Task item →
Please retype the data in full, exactly as given.

Entries provided →
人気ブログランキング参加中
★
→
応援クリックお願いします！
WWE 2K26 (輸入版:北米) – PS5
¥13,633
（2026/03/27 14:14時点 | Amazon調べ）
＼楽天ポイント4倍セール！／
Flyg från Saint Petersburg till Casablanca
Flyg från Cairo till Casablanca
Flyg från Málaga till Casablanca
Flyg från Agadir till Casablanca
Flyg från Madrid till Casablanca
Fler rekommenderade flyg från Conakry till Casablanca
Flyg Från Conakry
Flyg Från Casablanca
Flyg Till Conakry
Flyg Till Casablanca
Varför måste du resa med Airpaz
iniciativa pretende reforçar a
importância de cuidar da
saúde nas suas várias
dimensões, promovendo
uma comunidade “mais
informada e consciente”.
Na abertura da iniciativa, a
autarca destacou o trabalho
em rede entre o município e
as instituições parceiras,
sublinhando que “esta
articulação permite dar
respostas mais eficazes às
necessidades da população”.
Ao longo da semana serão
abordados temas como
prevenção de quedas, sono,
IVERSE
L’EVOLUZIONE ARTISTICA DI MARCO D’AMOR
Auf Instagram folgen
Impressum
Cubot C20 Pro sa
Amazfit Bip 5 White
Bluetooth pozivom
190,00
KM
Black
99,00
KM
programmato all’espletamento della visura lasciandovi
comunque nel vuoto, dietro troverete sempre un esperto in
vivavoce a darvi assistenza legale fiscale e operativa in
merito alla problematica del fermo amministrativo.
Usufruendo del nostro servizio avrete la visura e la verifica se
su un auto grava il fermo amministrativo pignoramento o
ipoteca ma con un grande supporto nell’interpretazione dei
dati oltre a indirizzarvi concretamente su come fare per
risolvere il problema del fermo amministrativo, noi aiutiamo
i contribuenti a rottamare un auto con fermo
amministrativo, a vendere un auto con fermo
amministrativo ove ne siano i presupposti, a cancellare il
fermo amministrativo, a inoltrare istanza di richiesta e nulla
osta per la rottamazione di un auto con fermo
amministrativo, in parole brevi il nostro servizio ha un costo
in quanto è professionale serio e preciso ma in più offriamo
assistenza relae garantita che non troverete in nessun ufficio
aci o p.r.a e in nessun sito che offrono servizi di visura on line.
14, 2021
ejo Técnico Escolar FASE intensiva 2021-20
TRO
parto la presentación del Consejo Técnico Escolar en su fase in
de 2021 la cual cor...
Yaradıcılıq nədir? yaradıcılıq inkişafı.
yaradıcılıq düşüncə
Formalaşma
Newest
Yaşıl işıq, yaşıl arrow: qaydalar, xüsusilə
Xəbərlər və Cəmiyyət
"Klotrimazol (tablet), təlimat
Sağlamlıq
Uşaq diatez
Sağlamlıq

Answer to this problem →
人気ブログランキング参加中
★
→
応援クリックお願いします！
WWE 2K26 (輸入版:北米) – PS5
¥13,633
（2026/03/27 14:14時点 | Amazon調べ）
＼楽天ポイント4倍セール！／
Flyg från Saint Petersburg till Casablanca
Flyg från Cairo till Casablanca
Flyg från Málaga till Casablanca
Flyg från Agadir till Casablanca
Flyg från Madrid till Casablanca
Fler rekommenderade flyg från Conakry till Casablanca
Flyg Från Conakry
Flyg Från Casablanca
Flyg Till Conakry
Flyg Till Casablanca
Varför måste du resa med Airpaz
iniciativa pretende reforçar a
importância de cuidar da
saúde nas suas várias
dimensões, promovendo
uma comunidade “mais
informada e consciente”.
Na abertura da iniciativa, a
autarca destacou o trabalho
em rede entre o município e
as instituições parceiras,
sublinhando que “esta
articulação permite dar
respostas mais eficazes às
necessidades da população”.
Ao longo da semana serão
abordados temas como
prevenção de quedas, sono,
IVERSE
L’EVOLUZIONE ARTISTICA DI MARCO D’AMOR
Auf Instagram folgen
Impressum
Cubot C20 Pro sa
Amazfit Bip 5 White
Bluetooth pozivom
190,00
KM
Black
99,00
KM
programmato all’espletamento della visura lasciandovi
comunque nel vuoto, dietro troverete sempre un esperto in
vivavoce a darvi assistenza legale fiscale e operativa in
merito alla problematica del fermo amministrativo.
Usufruendo del nostro servizio avrete la visura e la verifica se
su un auto grava il fermo amministrativo pignoramento o
ipoteca ma con un grande supporto nell’interpretazione dei
dati oltre a indirizzarvi concretamente su come fare per
risolvere il problema del fermo amministrativo, noi aiutiamo
i contribuenti a rottamare un auto con fermo
amministrativo, a vendere un auto con fermo
amministrativo ove ne siano i presupposti, a cancellare il
fermo amministrativo, a inoltrare istanza di richiesta e nulla
osta per la rottamazione di un auto con fermo
amministrativo, in parole brevi il nostro servizio ha un costo
in quanto è professionale serio e preciso ma in più offriamo
assistenza relae garantita che non troverete in nessun ufficio
aci o p.r.a e in nessun sito che offrono servizi di visura on line.
14, 2021
ejo Técnico Escolar FASE intensiva 2021-20
TRO
parto la presentación del Consejo Técnico Escolar en su fase in
de 2021 la cual cor...
Yaradıcılıq nədir? yaradıcılıq inkişafı.
yaradıcılıq düşüncə
Formalaşma
Newest
Yaşıl işıq, yaşıl arrow: qaydalar, xüsusilə
Xəbərlər və Cəmiyyət
"Klotrimazol (tablet), təlimat
Sağlamlıq
Uşaq diatez
Sağlamlıq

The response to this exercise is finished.